═════ Raw data

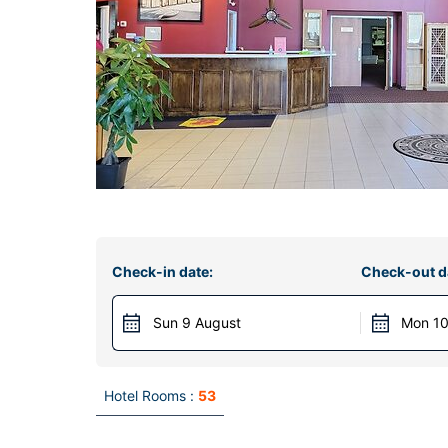
Check-in date:
Check-out d
Sun 9 August
Mon 10
Hotel Rooms :
53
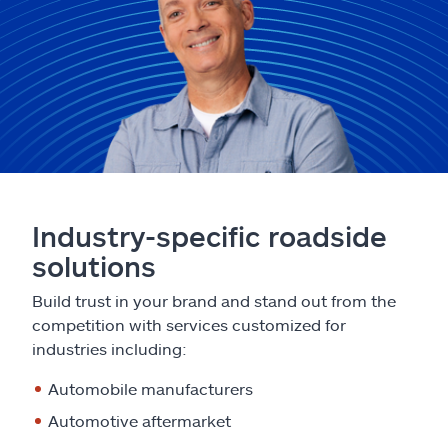
Industry-specific roadside
solutions
Build trust in your brand and stand out from the
competition with services customized for
industries including:
Automobile manufacturers
Automotive aftermarket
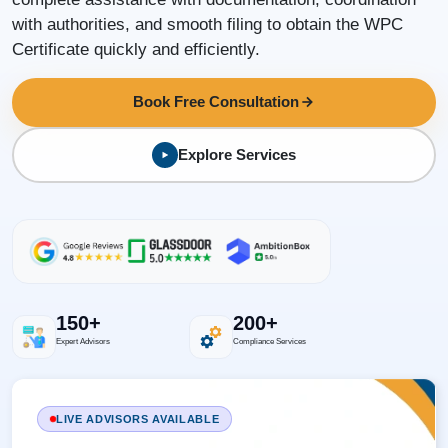
with authorities, and smooth filing to obtain the WPC
Certificate quickly and efficiently.
Book Free Consultation
Explore Services
150+
200+
Expert Advisors
Compliance Services
LIVE ADVISORS AVAILABLE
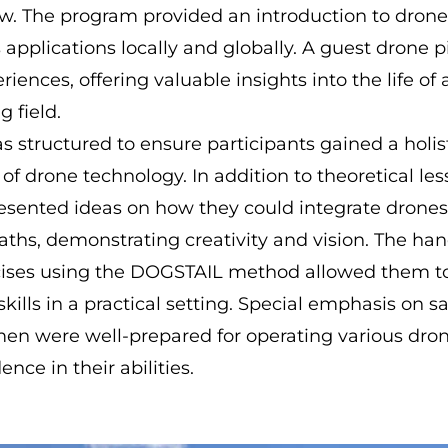
w. The program provided an introduction to drone
s applications locally and globally. A guest drone p
riences, offering valuable insights into the life of 
g field.
s structured to ensure participants gained a holis
f drone technology. In addition to theoretical les
resented ideas on how they could integrate drones 
aths, demonstrating creativity and vision. The ha
ises using the DOGSTAIL method allowed them to 
kills in a practical setting. Special emphasis on s
n were well-prepared for operating various dro
dence in their abilities.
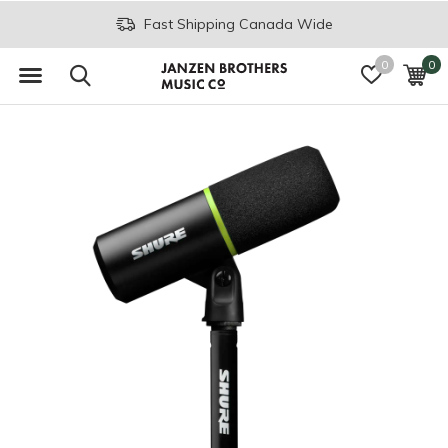
Fast Shipping Canada Wide
0
0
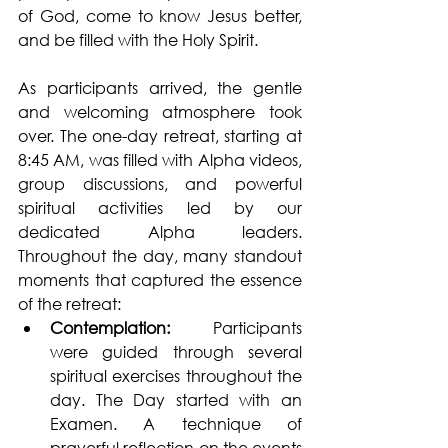
of God, come to know Jesus better, 
and be filled with the Holy Spirit.
As participants arrived, the gentle 
and welcoming atmosphere took 
over. The one-day retreat, starting at 
8:45 AM, was filled with Alpha videos, 
group discussions, and powerful 
spiritual activities led by our 
dedicated Alpha leaders. 
Throughout the day, many standout 
moments that captured the essence 
of the retreat:
Contemplation: 
Participants 
were guided through several 
spiritual exercises throughout the 
day. The Day started with an 
Examen. A technique of 
prayerful reflection on the events 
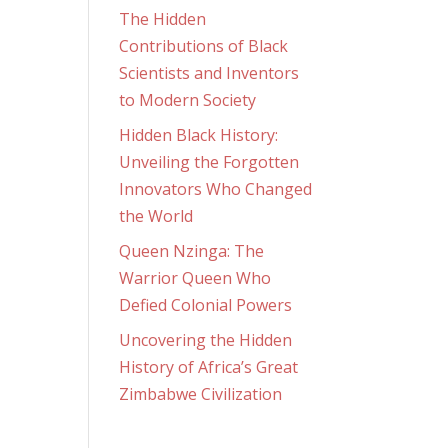
The Hidden
Contributions of Black
Scientists and Inventors
to Modern Society
Hidden Black History:
Unveiling the Forgotten
Innovators Who Changed
the World
Queen Nzinga: The
Warrior Queen Who
Defied Colonial Powers
Uncovering the Hidden
History of Africa’s Great
Zimbabwe Civilization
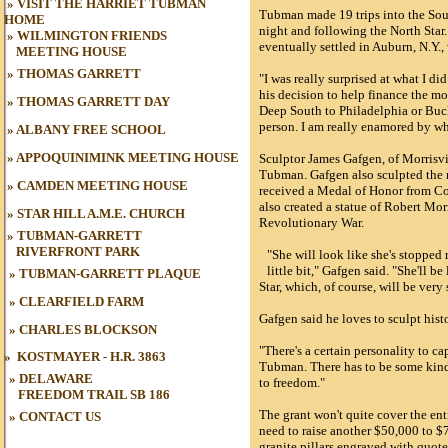
»
VISIT THE HARRIET TUBMAN
Tubman made 19 trips into the Sout
HOME
night and following the North Star
»
WILMINGTON FRIENDS
eventually settled in Auburn, N.Y.,
MEETING HOUSE
»
THOMAS GARRETT
"I was really surprised at what I d
his decision to help finance the mo
»
THOMAS GARRETT DAY
Deep South to Philadelphia or Buc
person. I am really enamored by wh
»
ALBANY FREE SCHOOL
»
APPOQUINIMINK MEETING HOUSE
Sculptor James Gafgen, of Morrisvil
Tubman. Gafgen also sculpted the
»
CAMDEN MEETING HOUSE
received a Medal of Honor from Con
also created a statue of Robert Morr
»
STAR HILL A.M.E. CHURCH
Revolutionary War.
»
TUBMAN-GARRETT
RIVERFRONT PARK
"She will look like she's stopped
little bit," Gafgen said. "She'll b
»
TUBMAN
-GARRETT PLAQUE
Star, which, of course, will be very
»
CLEARFIELD FARM
Gafgen said he loves to sculpt histo
»
CHARLES BLOCKSON
"There's a certain personality to ca
»
KOSTMAYER - H.R. 3863
Tubman. There has to be some kind 
» DELAWARE
to freedom."
FREEDOM TRAIL
SB 186
The grant won't quite cover the enti
»
CONTACT US
need to raise another $50,000 to $7
granite pillars engraved with quot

══════════

Work task = Find the word "MEETING" in the entries above, then copy each line that holds it.

Solution for this task =
MEETING HOUSE
APPOQUINIMINK MEETING HOUSE
CAMDEN MEETING HOUSE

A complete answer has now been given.